My Projects
Undergraduate Research at Temple University
Research on xAI and HCI conducted at Temple University
June 2024 - Present
PUBLICATION - Albatool Wazzan, Marcus Wright, Stephen MacNeil, and Richard Souvenir (2025). Evaluating the Impact of AI-Generated Visual Explanations on Decision-Making for Image Matching. 'In press', 30th International Conference on Intelligent User Interfaces (IUI '25), ACM. Conducted research for the NSF REU Site for Pervasive Computing at Temple University, within the Vision, Imaging, and Data Analysis Research (VIDAR) Lab under Dr. Richard Souvenir's mentorship. Focused on evaluating AI explanations, analyzing their impact on improving human interaction and decision-making with AI systems. Gained experience with Human-Computer Interaction, and Explainable AI (xAI) systems. Integrated AI explanation methods into a Deep Similarity Machine Learning Model and added to a web-based frontend to facilitate participant interaction with the AI explanations. Conducted a user study with modified frontend.
Machine Learning Project
Group Project for CS66: Machine Learning at Swarthmore College
October 2024 - December 2024
Designed and implemented advanced imputation strategies (mean/mode, predictive modeling, hybrid approach), handled outliers, and applied feature scaling to optimize model inputs. Reduced multicollinearity through correlation analysis, transformed cyclical variables with sine-cosine encoding, and mapped spatial data using latitude-longitude to enhance model interpretability. Evaluated multiple preprocessing pipelines across KNN, Logistic Regression, Decision Trees, and Random Forests, using statistical validation (ANOVA, Kruskal-Wallis) to assess their effect on predictive accuracy (~84-85%)

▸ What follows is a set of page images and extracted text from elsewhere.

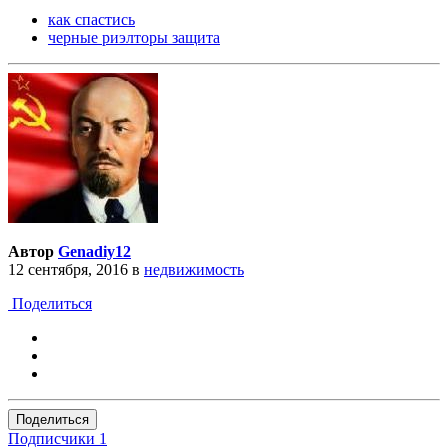
как спастись
черные риэлторы защита
Автор
Genadiy12
12 сентября, 2016
в
недвижимость
Поделиться
Поделиться
Подписчики
1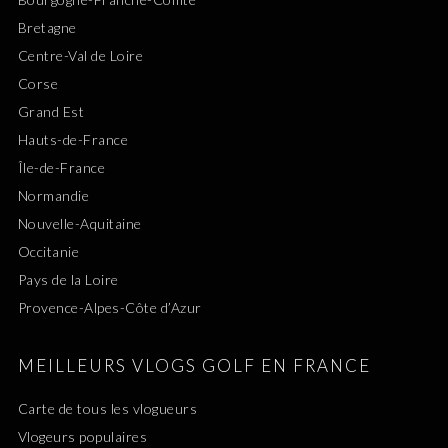
Bretagne
Centre-Val de Loire
Corse
Grand Est
Hauts-de-France
Île-de-France
Normandie
Nouvelle-Aquitaine
Occitanie
Pays de la Loire
Provence-Alpes-Côte d’Azur
MEILLEURS VLOGS GOLF EN FRANCE
Carte de tous les vlogueurs
Vlogeurs populaires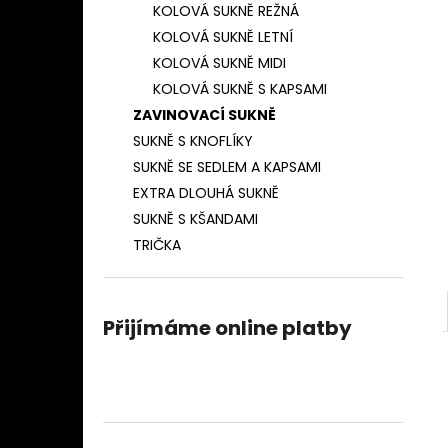
ZAVINOVACÍ SUKNĚ TENKÝ PROUŽEK
KOLOVÁ SUKNĚ REŽNÁ
l
(TMAVĚ MODRÁ)
KOLOVÁ SUKNĚ LETNÍ
850 Kč
KOLOVÁ SUKNĚ MIDI
KOLOVÁ SUKNĚ S KAPSAMI
ZAVINOVACÍ SUKNĚ
SUKNĚ S KNOFLÍKY
SUKNĚ SE SEDLEM A KAPSAMI
EXTRA DLOUHÁ SUKNĚ
SUKNĚ S KŠANDAMI
TRIČKA
Přijímáme online platby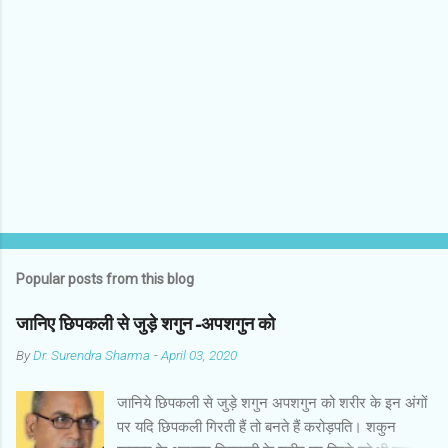
e
n
t
s
Popular posts from this blog
जानिए छिपकली से जुड़े शगुन-अपशगुन को
By
Dr. Surendra Sharma
-
April 03, 2020
जानिये छिपकली से जुड़े शगुन अपशगुन को शरीर के इन अंगों
पर यदि छिपकली गिरती हैं तो बनते हैं करोड़पति। शकुन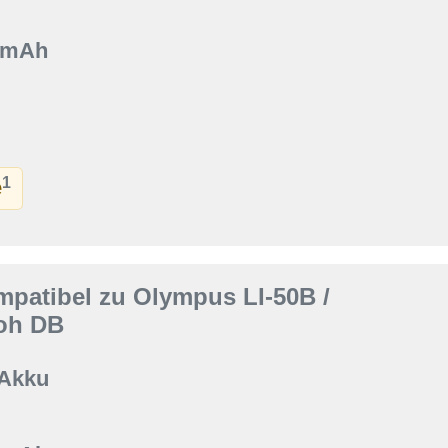
0 mAh
1
e
patibel zu Olympus LI-50B /
coh DB
 Akku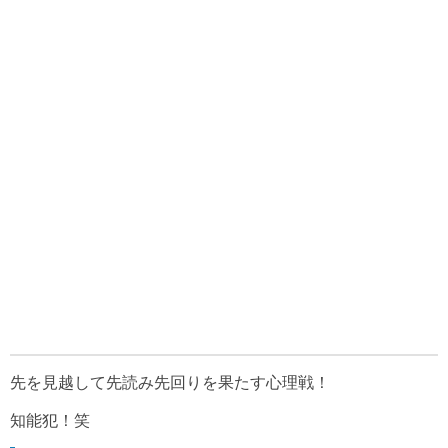
先を見越して先読み先回りを果たす心理戦！
知能犯！笑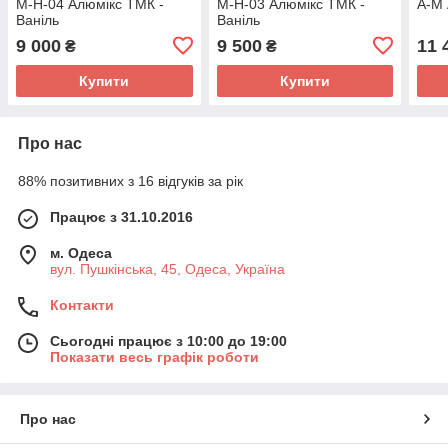
М-Н-04 Алюмікс ТМК -
М-Н-03 Алюмікс ТМК -
А-М
Ваніль
Ваніль
9 000
9 500
11 
₴
₴
Купити
Купити
Про нас
88% позитивних з 16 відгуків за рік
Працює з 31.10.2016
м. Одеса
вул. Пушкінська, 45, Одеса, Україна
Контакти
Сьогодні працює з 10:00 до 19:00
Показати весь графік роботи
Про нас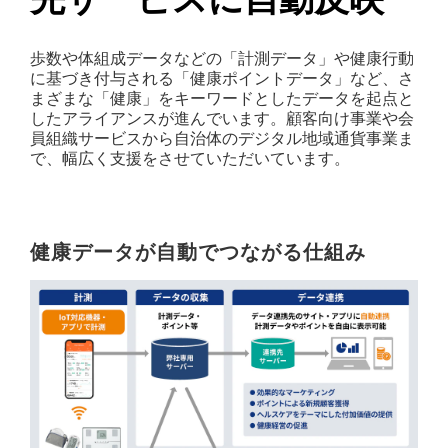
企業情報
歩数や体組成データなどの「計測データ」や健康行動
に基づき付与される「健康ポイントデータ」など、さ
まざまな「健康」をキーワードとしたデータを起点と
したアライアンスが進んでいます。顧客向け事業や会
員組織サービスから自治体のデジタル地域通貨事業ま
で、幅広く支援をさせていただいています。
健康データが自動でつながる仕組み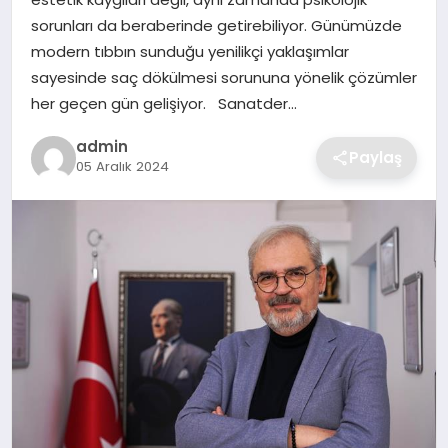
SIYASET
sorunları da beraberinde getirebiliyor. Günümüzde
modern tıbbın sunduğu yenilikçi yaklaşımlar
SPOR
sayesinde saç dökülmesi sorununa yönelik çözümler
her geçen gün gelişiyor. Sanatder…
TEKNOLOJI
admin
Paylaş
05 Aralık 2024
YAŞAM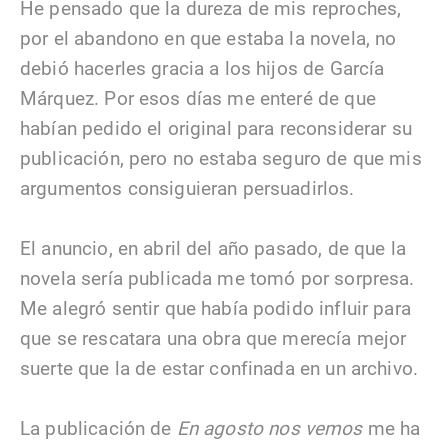
He pensado que la dureza de mis reproches,
por el abandono en que estaba la novela, no
debió hacerles gracia a los hijos de García
Márquez. Por esos días me enteré de que
habían pedido el original para reconsiderar su
publicación, pero no estaba seguro de que mis
argumentos consiguieran persuadirlos.
El anuncio, en abril del año pasado, de que la
novela sería publicada me tomó por sorpresa.
Me alegró sentir que había podido influir para
que se rescatara una obra que merecía mejor
suerte que la de estar confinada en un archivo.
La publicación de
En agosto nos vemos
me ha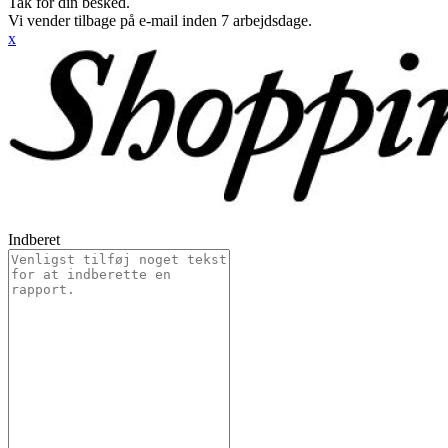
Tak for din besked.
Vi vender tilbage på e-mail inden 7 arbejdsdage.
x
Indberet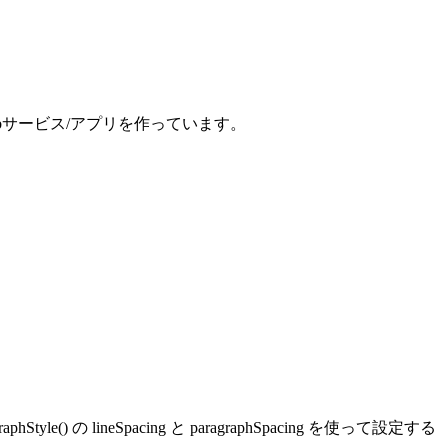
、Webサービス/アプリを作っています。
e() の lineSpacing と paragraphSpacing を使って設定する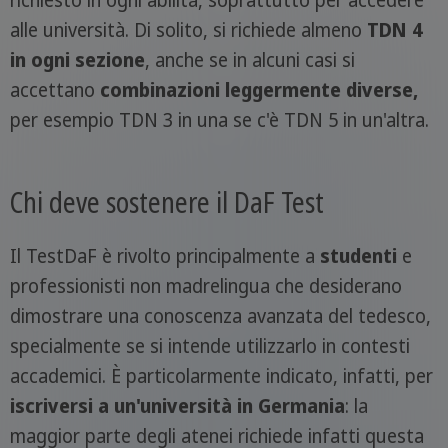
richiesto in ogni abilità, soprattutto per accedere
alle università. Di solito, si richiede almeno
TDN 4
in ogni sezione
, anche se in alcuni casi si
accettano
combinazioni leggermente diverse,
per esempio TDN 3 in una se c'è TDN 5 in un'altra.
Chi deve sostenere il DaF Test
Il TestDaF è rivolto principalmente a
studenti
e
professionisti non madrelingua che desiderano
dimostrare una conoscenza avanzata del tedesco,
specialmente se si intende utilizzarlo in contesti
accademici. È particolarmente indicato, infatti, per
iscriversi a un'università in Germania
: la
maggior parte degli atenei richiede infatti questa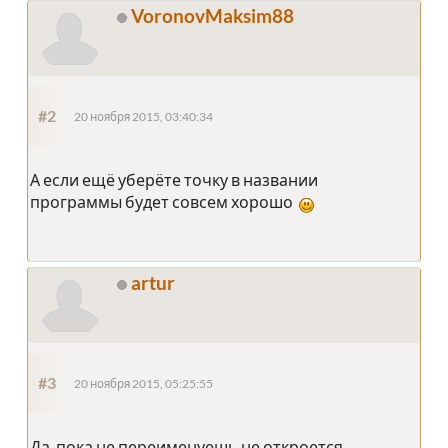
VoronovMaksim88
#2
20 ноября 2015, 03:40:34
А если ещё уберёте точку в названии
программы будет совсем хорошо
artur
#3
20 ноября 2015, 05:25:55
Да, пока не переименуешь не откроется.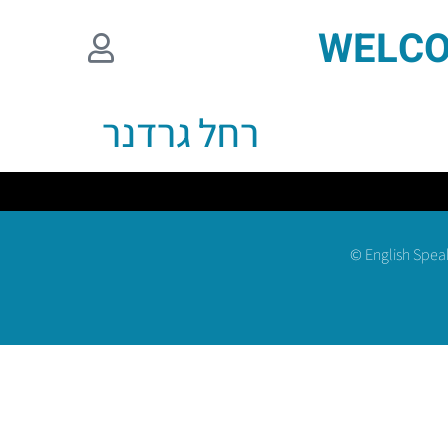
WELCO
רחל גרדנר
© English Spea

Built a comprehensive learning website designed to help first-generation, low-income students understand and navigate the world of credit cards. The platform offers a series of educational modules, each covering key aspects of credit. Integrated an AI Chatbot, designed to assist users by answering more detailed questions. Designed built-in content moderation for the chatbot by altering model context.
This personal website is a fully responsive and visually engaging platform built with Next.js and Tailwind CSS, designed to showcase projects, provide seamless navigation, and enhance user interaction. It features a dynamic project portfolio with smooth hover effects that reveal additional details, a sleek and fixed background for a polished aesthetic, and an intuitive contact form integrated with Slack webhooks for instant message delivery. The website is structured for scalability, with a modern navbar and footer, ensuring a professional yet personal touch. Designed with accessibility in mind, it offers a clean and modern color palette, a fluid layout, and interactive elements that enhance the browsing experience.